I can still remember what my father said.


Well yes, we could go there, Ernesto, but first we would have to obtain permission from the Minister of the Interior,
the Minister of Marine and the Minister of Fisheries. And even if we were fortunate enough to be granted all those permissions, it still might not be a good thing to do.


Why not, Papa?


Ernesto, the people who live on those islands are very poor – Arawak Indians from the old days before the Conquest who cannot even now speak our language and who have no schools. There are not very many of them because there is spring water on only one of the islands – the bigger of the two we can see – and not much food any more. Once upon a time the big turtles used to come and breed there, but something bad happened to spoil the sea shore and the turtles stopped coming.
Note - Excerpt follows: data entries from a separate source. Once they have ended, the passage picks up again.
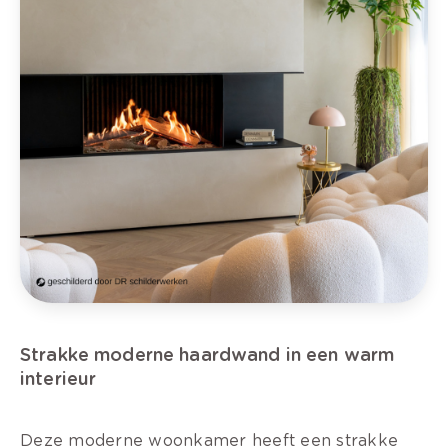
Strakke moderne haardwand in een warm
interieur
Deze moderne woonkamer heeft een strakke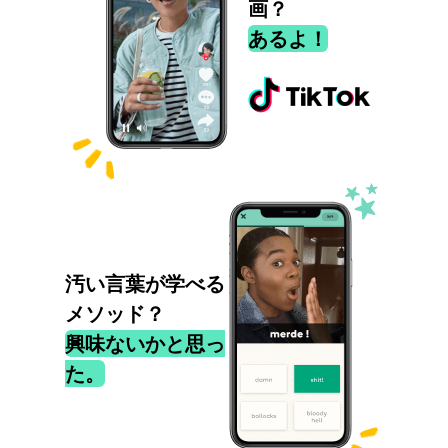
画？
あるよ！
汚い言葉が学べる
メソッド？
興味ないかと思っ
た。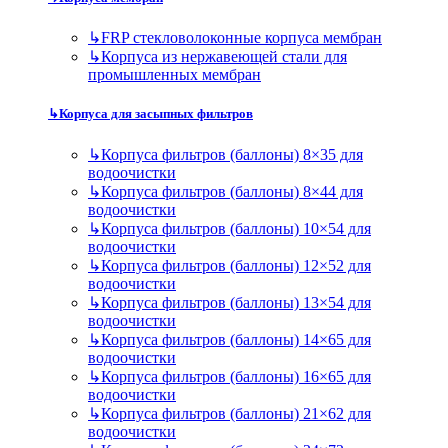
↳
FRP стекловолоконные корпуса мембран
↳
Корпуса из нержавеющей стали для
промышленных мембран
↳
Корпуса для засыпных фильтров
↳
Корпуса фильтров (баллоны) 8×35 для
водоочистки
↳
Корпуса фильтров (баллоны) 8×44 для
водоочистки
↳
Корпуса фильтров (баллоны) 10×54 для
водоочистки
↳
Корпуса фильтров (баллоны) 12×52 для
водоочистки
↳
Корпуса фильтров (баллоны) 13×54 для
водоочистки
↳
Корпуса фильтров (баллоны) 14×65 для
водоочистки
↳
Корпуса фильтров (баллоны) 16×65 для
водоочистки
↳
Корпуса фильтров (баллоны) 21×62 для
водоочистки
Then why do the Indians stay?


Because the islands have always been their home and because they have kept their old gods, their idols. This is supposed to be a secret, but the Church knows, of course, and has tried to help them in its own way. A mission was started there and for a time the brothers sent copra to the mainland to earn money for the island. Then the plague came. It was a type of yellow fever but more virulent than any we knew. Our vaccine did not give protection. So a lot of Christians died. There were other diseases too. At the same time our diseases from the mainland killed a lot of the Coraza Indians. So, since neither the Indians nor their islands were a source of profit to our feudal masters, the Corazas were designated a primitive reservation. Quarantine regulations were also made to make sure that the Indians kept their diseases to themselves. Now they are allowed to starve to death in private. Soon, perhaps, there will be no more of them to trouble us.